A structure-based index is proposed in [98], defined as a bisimulation quotient; the authors show that the summary is representative of only tree-shaped queries over non-type and non-schema triples, comprising a single distinguished variable which corresponds to the root node. Further, the authors study limited versions of the bisimulation quotient by considering: (i) only forward bisimulation, (ii) only backward bisimulation or (iii) only neighborhoods of a certain length for tree structures of the input graph. The proposed applications of the structure index are twofold: (i) for data partitioning, by creating a table for each node of the structure index, thereby physically grouping triples with subjects that share the same structure, and (ii) for query answering, where the query may be run first on the structure index, to obtain the set of candidate answers, thus achieving pruning of the (larger) original graph. The authors do not consider graph semantics, nor answering queries over type and schema triples. The complexity of the corresponding algorithm for generating the index is \(O((N_1 \cup N_2)*M*\log N)\), where \(N_1\) and \(N_2\) are the nodes selected for backward and forward bisimulation, respectively, M is the number of edges and N the number of nodes of the input graph.

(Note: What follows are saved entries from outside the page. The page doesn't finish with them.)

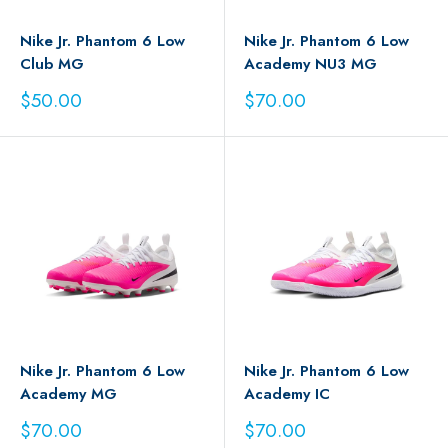
Nike Jr. Phantom 6 Low
Nike Jr. Phantom 6 Low
Club MG
Academy NU3 MG
Sale
Sale
$50.00
$70.00
price
price
Nike Jr. Phantom 6 Low
Nike Jr. Phantom 6 Low
Academy MG
Academy IC
Sale
Sale
$70.00
$70.00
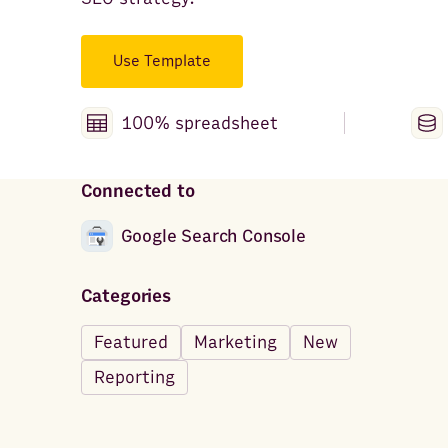
Use Template
100% spreadsheet
Connected to
Google Search Console
Categories
Featured
Marketing
New
Reporting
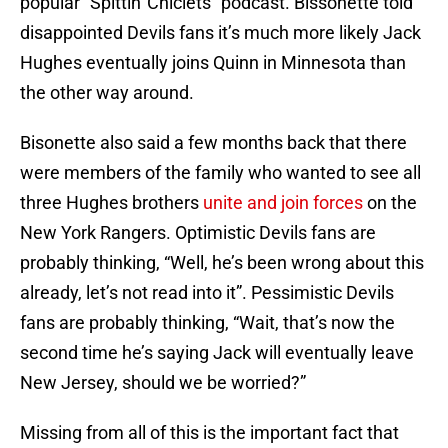
popular “Spittin' Chiclets” podcast. Bissonette told
disappointed Devils fans it’s much more likely Jack
Hughes eventually joins Quinn in Minnesota than
the other way around.
Bisonette also said a few months back that there
were members of the family who wanted to see all
three Hughes brothers
unite and join forces
on the
New York Rangers. Optimistic Devils fans are
probably thinking, “Well, he’s been wrong about this
already, let’s not read into it”. Pessimistic Devils
fans are probably thinking, “Wait, that’s now the
second time he’s saying Jack will eventually leave
New Jersey, should we be worried?”
Missing from all of this is the important fact that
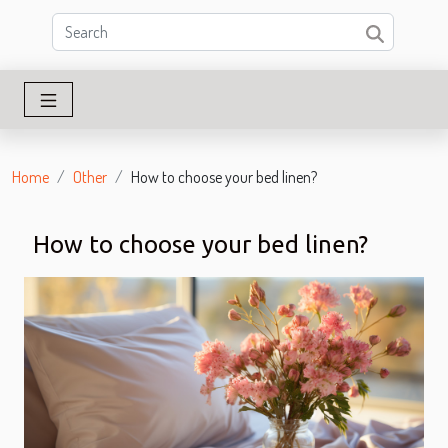
Home
Other
How to choose your bed linen?
How to choose your bed linen?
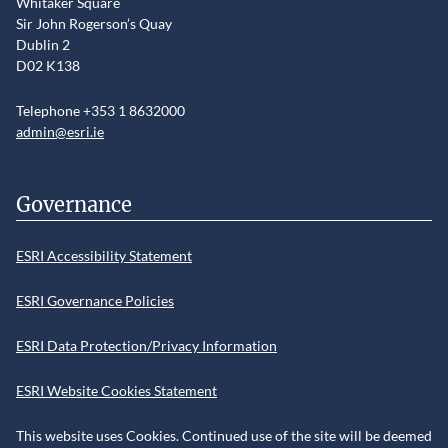
Whitaker Square
Sir John Rogerson’s Quay
Dublin 2
D02 K138
Telephone +353 1 8632000
admin@esri.ie
Governance
ESRI Accessibility Statement
ESRI Governance Policies
ESRI Data Protection/Privacy Information
ESRI Website Cookies Statement
This website uses Cookies. Continued use of the site will be deemed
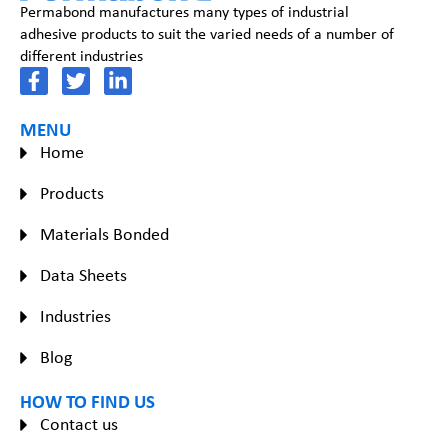
Permabond manufactures many types of industrial
adhesive products to suit the varied needs of a number of
different industries
MENU
Home
Products
Materials Bonded
Data Sheets
Industries
Blog
HOW TO FIND US
Contact us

RDF summaries defined in [17] are quotients based on FW bisimulation. The authors do not consider graph semantics or ontologies. They show how to use the summary as a support for query evaluation: incoming navigational SPARQL queries are evaluated on the summary, then the results on the summary are transformed into results on the original graph by exploring the extents of summary nodes. They propose in [45] an implementation based on GraphChi [52], the single-machine multi-core processing framework, to construct the summary in roughly the amount of time required to load the input KB plus write the summary. GraphChi supports the Bulk Synchronous Parallel (BSP) [105] iterative, node-centric processing model, by which nodes in the current iteration execute an update function in parallel, depending on the values from the previous iteration. Their summarization approach is based on the parallel, hash-based approach of [6] which iteratively updates each node’s block identifier by computing a hash value from the node’s signature defined by the node’s neighbors from the previous iteration. The main idea is that two bisimilar nodes will have the same signature, the same hash value, and thus have the same block identifier. Due to the large size of the resulting bisimulation summary, the authors propose a so-called singleton optimization, which involves removing summary nodes representing only one node from \(G\); the reduced summary is therefore no longer a quotient of \(G\).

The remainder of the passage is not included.